ACCC takes on Woolworths

woolworths

Updated

The ACCC has commenced legal action in the Federal Court against supermarket giant, Woolworths, alleging it breached Australian Consumer Law (ACL) by engaging in unconscionable conduct in dealings with a large number of its supermarket suppliers.

The ACCC alleges that in December 2014, Woolworths developed a strategy, approved by senior management, to urgently reduce Woolworths’ expected significant half year gross profit shortfall by December 31 2014.

It is alleged that one of the ways Woolworths sought to reduce its expected profit shortfall was to design a scheme, referred to as ‘Mind the Gap’ which sought payments from a group of 821 ‘Tier B’ suppliers.

The ACCC alleges Woolworths’ category managers and buyers contacted a large number of the Tier B suppliers and asked for payments that ranged from $4291 to $1.4 million, to “support” Woolworths. Not agreeing to a payment would be seen as not “supporting” Woolworths, the ACCC said in a statement.

The ACCC also alleges the requests were made in circumstances where Woolworths was in a substantially stronger bargaining position than the suppliers and did not have a pre-existing contractual entitlement to seek the payments.

According to the watchdog’s allegations, Woolworths sought approximately $60.2 million in Mind the Gap payments from the Tier B suppliers, expecting that while many suppliers would refuse to make a payment, some suppliers would agree. It is alleged that Woolworths ultimately captured approximately $18.1 million from these suppliers.

“A common concern raised by suppliers relates to arbitrary claims for payments outside of trading terms by major supermarket retailers,” ACCC chairman, Rod Sims, said. “It is difficult for suppliers to plan and budget for the operation of their businesses if they are subject to such ad hoc requests.”

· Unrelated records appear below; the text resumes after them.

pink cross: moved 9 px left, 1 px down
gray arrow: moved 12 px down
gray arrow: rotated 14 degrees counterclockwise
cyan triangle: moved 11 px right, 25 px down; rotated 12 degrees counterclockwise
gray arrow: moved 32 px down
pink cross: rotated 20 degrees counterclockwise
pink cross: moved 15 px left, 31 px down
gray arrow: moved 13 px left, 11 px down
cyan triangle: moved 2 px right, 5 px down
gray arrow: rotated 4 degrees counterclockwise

“The alleged conduct by Woolworths came to the ACCC’s attention around the time when there was considerable publicity about the impending resolution of the ACCC’s Federal Court proceedings against Coles Supermarkets for engaging in unconscionable conduct against its suppliers,” Sims said.

“Of course, the allegations against Woolworths are separate and distinct from the Coles case.”

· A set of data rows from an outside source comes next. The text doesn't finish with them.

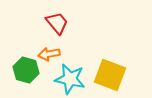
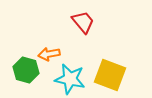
red trapezoid: moved 26 px right, 1 px up
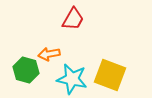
red trapezoid: moved 10 px left, 3 px up; rotated 70 degrees clockwise
cyan star: moved 2 px right
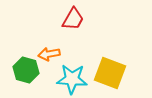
yellow square: moved 2 px up
cyan star: rotated 8 degrees counterclockwise
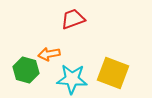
red trapezoid: rotated 140 degrees counterclockwise
yellow square: moved 3 px right
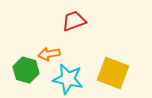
red trapezoid: moved 1 px right, 2 px down
cyan star: moved 4 px left; rotated 8 degrees clockwise
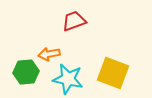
green hexagon: moved 2 px down; rotated 20 degrees counterclockwise
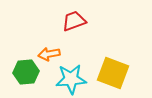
cyan star: moved 3 px right; rotated 16 degrees counterclockwise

Last year Coles was found to have engaged in unconscionable conduct towards a group of ‘Tier 3′ suppliers after an ACCC investigation. The supermarket paid more than $10 million in fines and agreed to refund suppliers $12 million.

The ACCC is seeking injunctions, including an order requiring the full refund of the amounts paid by suppliers under the Mind the Gap scheme, a pecuniary penalty, a declaration, and costs. The first Directions Hearing is set for February 1, 2016.

Woolworths responds
Woolworths said it is reviewing the claims.

“Woolworths has been fully cooperating with the ACCC during the course of the investigation over the last year,” Woolworths said in a statement.

“We believe our conduct was consistent with Australian and international industry practice to engage regularly with suppliers over product and category performance.

“Woolworths believes in working cooperatively with suppliers. Woolworths was the first major supermarket to agree to sign the Grocery Code of Conduct and is currently implementing the Code across its business.”